(Saved entries)
★ ★ ★ ★ ★ ★ ★
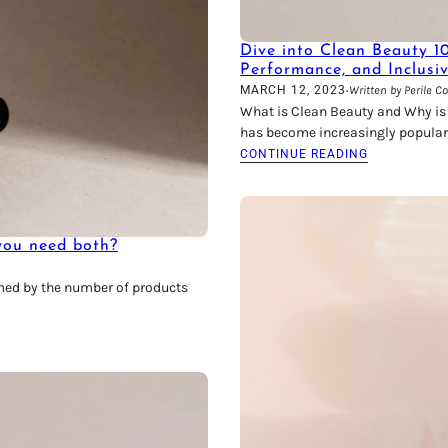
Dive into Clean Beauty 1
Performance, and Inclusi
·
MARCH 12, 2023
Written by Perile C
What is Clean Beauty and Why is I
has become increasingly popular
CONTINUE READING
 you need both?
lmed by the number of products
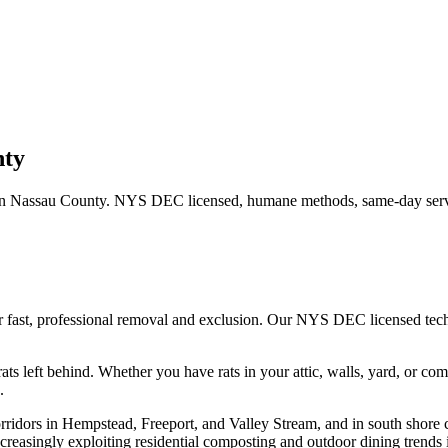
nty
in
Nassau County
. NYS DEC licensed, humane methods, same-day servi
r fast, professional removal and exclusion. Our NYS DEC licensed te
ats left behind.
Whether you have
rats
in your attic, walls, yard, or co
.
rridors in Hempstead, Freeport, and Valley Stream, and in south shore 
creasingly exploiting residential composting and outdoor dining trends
★ ★ ★ ★ ★ ★ ★
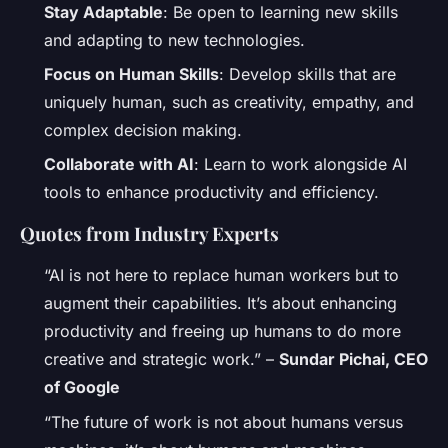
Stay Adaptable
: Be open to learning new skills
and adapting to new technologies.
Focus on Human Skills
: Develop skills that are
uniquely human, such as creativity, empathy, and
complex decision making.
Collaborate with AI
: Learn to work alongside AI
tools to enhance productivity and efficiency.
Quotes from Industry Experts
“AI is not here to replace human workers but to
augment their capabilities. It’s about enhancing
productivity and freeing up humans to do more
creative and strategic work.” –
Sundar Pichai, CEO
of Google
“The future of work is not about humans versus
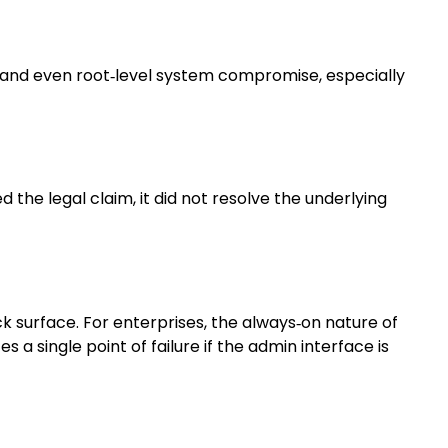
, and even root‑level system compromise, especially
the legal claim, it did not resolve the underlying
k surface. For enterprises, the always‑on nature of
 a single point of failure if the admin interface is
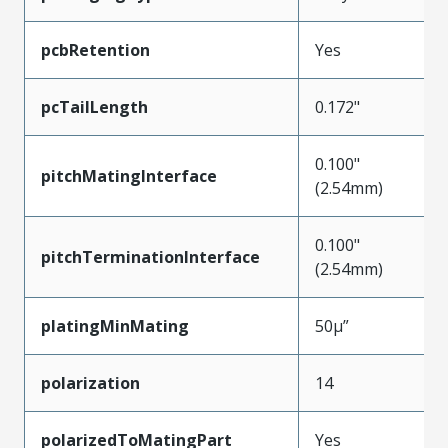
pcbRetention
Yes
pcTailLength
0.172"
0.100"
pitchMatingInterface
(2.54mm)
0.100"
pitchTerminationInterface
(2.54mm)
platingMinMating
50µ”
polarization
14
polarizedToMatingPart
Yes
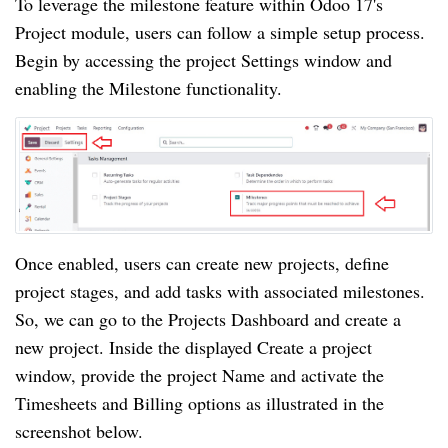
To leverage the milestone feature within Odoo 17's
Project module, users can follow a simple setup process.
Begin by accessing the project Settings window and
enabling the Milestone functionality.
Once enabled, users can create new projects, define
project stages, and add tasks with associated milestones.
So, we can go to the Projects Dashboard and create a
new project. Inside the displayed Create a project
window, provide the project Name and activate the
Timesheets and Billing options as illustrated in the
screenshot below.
★ ★ ★ ★ ★ ★ ★
Exercise brief
Check every line above for the word "productivity" and copy those that have it.

Solution to this task
tools to enhance productivity and efficiency.
productivity and freeing up humans to do more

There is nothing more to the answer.